Auctions in Exchange Trading Systems: Modeling Techniques and Algorithms
Tradable items are, for instance, company shares, futures contracts, electricity, or natural gas. The most basic combinatorial order is the fill-or-kill order in stock exchanges. This order is either executed entirely or not executed at all. Combinatorial orders are also available in electricity exchanges and in futures exchanges. An exchange usually determines a single price for each class of tradable items. In the absence of combinatorial orders, these prices can be determined separately. However, if there are combinatorial orders that comprise several item classes, then the prices must be determined simultaneously. This is necessary in order to make the prices for combinatorial orders consistent with the ones of the underlying item classes.

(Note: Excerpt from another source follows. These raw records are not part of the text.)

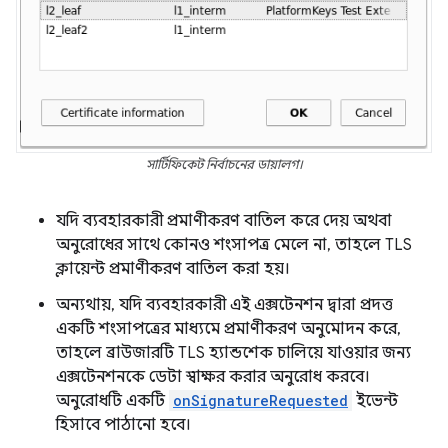
সার্টিফিকেট নির্বাচনের ডায়ালগ।
যদি ব্যবহারকারী প্রমাণীকরণ বাতিল করে দেয় অথবা
অনুরোধের সাথে কোনও শংসাপত্র মেলে না, তাহলে TLS
ক্লায়েন্ট প্রমাণীকরণ বাতিল করা হয়।
অন্যথায়, যদি ব্যবহারকারী এই এক্সটেনশন দ্বারা প্রদত্ত
একটি শংসাপত্রের মাধ্যমে প্রমাণীকরণ অনুমোদন করে,
তাহলে ব্রাউজারটি TLS হ্যান্ডশেক চালিয়ে যাওয়ার জন্য
এক্সটেনশনকে ডেটা স্বাক্ষর করার অনুরোধ করবে।
অনুরোধটি একটি
onSignatureRequested
ইভেন্ট
হিসাবে পাঠানো হবে।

The first part of this work presents general modeling techniques and algorithms. For instance, we present a framework model for auctions in which the prices for several classes of items are determined simultaneously. Roughly speaking, we perform several auctions in parallel and integrate the combinatorial orders in such a way that they couple the parallel auctions among each other. For a certain class of combinatorial auctions this work provides model formulations that are solvable in polynomial time. For the general case, where the problem is NP-hard, we provide model formulations and algorithms which are fast enough such that they can be used in practice.
In the second part of this work, we present specific auction models for futures opening auctions, European day-ahead electricity auctions, and European natural gas auctions. Thereby we apply our general models and algorithms, go into problem specific details, and perform numerical tests on real-world instances.